Additionally, with cloud providers, you may not understand the space of IPs that an Abstract Cloud Device like ELB might come from -- it's coming from an AWS pool that you have no visibility into.

> On Jan 2, 2018, at 8:35 AM, Alan Bateman <Alan.Bateman at oracle.com> wrote:
> 
> On 29/12/2017 00:33, Steven Schlansker wrote:
>> Thanks for the discussion!
>> 
>> So, it sounds like amending the message by default is going to be a non-starter -- but at least adding the information otherwise might be possible.
>> 
> There are examples in other area where exceptions include detail information (for diagnostics purposes) when not running with a security manager. This may be something to look at here (and easy to try out too as it wouldn't require touching any native code either).

I like that!

For now, I will proceed with improving my prototype to follow this suggestion -- unless there is a security manager, the exceptions are annotated.

An alternate way to activate it, by configuring the platform logger e.g. "java.net.SocketException=TRACE", might be useful in case we want to allow end users to configure the feature explicitly and independent of security manager.
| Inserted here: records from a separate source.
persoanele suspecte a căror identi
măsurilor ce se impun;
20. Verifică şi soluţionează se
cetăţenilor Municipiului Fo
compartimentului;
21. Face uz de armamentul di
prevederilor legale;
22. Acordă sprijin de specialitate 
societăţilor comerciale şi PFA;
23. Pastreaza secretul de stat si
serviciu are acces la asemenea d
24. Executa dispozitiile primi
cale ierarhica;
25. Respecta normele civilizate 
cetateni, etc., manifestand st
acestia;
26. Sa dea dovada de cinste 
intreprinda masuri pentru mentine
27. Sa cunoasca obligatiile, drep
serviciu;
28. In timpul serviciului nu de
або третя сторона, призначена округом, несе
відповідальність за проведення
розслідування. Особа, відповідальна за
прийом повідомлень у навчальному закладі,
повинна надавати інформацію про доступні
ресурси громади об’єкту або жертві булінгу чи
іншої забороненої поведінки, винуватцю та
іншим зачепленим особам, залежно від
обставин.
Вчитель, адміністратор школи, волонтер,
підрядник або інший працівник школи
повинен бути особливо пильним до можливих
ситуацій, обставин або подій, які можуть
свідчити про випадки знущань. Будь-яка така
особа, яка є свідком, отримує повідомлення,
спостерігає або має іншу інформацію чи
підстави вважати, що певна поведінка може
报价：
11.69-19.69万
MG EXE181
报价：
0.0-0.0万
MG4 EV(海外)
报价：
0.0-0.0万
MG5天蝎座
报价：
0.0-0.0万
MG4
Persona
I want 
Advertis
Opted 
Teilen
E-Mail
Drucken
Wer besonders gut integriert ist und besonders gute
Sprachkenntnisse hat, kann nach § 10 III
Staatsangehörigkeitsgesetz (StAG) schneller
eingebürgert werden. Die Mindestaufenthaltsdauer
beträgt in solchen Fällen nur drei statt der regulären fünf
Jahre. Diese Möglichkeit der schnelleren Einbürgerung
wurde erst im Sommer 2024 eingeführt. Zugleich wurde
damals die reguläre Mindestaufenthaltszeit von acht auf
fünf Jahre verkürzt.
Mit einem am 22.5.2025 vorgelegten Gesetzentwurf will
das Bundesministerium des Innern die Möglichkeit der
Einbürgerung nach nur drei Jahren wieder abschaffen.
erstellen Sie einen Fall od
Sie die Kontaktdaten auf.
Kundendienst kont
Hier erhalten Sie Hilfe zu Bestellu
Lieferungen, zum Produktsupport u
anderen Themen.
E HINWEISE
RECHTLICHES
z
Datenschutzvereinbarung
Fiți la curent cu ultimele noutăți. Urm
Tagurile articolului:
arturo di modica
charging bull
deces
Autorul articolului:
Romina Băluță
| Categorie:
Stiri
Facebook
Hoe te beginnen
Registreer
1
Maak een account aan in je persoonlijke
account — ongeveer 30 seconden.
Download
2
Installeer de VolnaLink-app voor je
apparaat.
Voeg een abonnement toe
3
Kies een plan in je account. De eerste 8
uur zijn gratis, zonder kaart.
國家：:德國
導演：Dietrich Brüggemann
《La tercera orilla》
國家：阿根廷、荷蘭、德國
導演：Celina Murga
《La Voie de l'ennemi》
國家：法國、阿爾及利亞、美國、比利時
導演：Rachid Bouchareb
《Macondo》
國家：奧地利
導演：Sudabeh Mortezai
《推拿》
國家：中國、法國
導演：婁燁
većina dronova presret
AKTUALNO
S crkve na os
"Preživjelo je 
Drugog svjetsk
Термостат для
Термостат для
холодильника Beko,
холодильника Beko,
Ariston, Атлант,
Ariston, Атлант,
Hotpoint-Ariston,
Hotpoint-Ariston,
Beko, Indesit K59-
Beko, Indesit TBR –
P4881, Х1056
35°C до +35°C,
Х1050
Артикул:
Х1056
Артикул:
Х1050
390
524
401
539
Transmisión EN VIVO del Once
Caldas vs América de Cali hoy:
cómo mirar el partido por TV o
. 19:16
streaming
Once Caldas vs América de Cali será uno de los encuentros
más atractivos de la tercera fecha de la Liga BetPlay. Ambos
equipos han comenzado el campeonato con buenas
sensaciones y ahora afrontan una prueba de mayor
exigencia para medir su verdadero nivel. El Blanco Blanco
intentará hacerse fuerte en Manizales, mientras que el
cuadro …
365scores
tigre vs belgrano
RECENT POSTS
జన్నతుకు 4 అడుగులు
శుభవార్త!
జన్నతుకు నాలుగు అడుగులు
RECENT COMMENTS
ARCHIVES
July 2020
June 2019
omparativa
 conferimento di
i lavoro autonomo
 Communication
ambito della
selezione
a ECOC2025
Unfortunately I don't see how I can avoid changing the native code -- the exception message is initialized in native code, and by the time we call back to Java code, the necessary information is not passed in to the SocketException subclass constructor.  So I may be misinterpreting your guidance here, but I'm not seeing it.

I think I will hold off on adding Java level fields to the exception types.  I expect if I do that, I will then have to get a spec change to add appropriate public API to make the data actually usable.  Since the goal here is for log diagnostics as opposed to more structured data at the Java level, I'll avoid it.  It also avoids any complications with regards to changing the serial format for such a common type.  But I do think it means the work has to be done in the native code.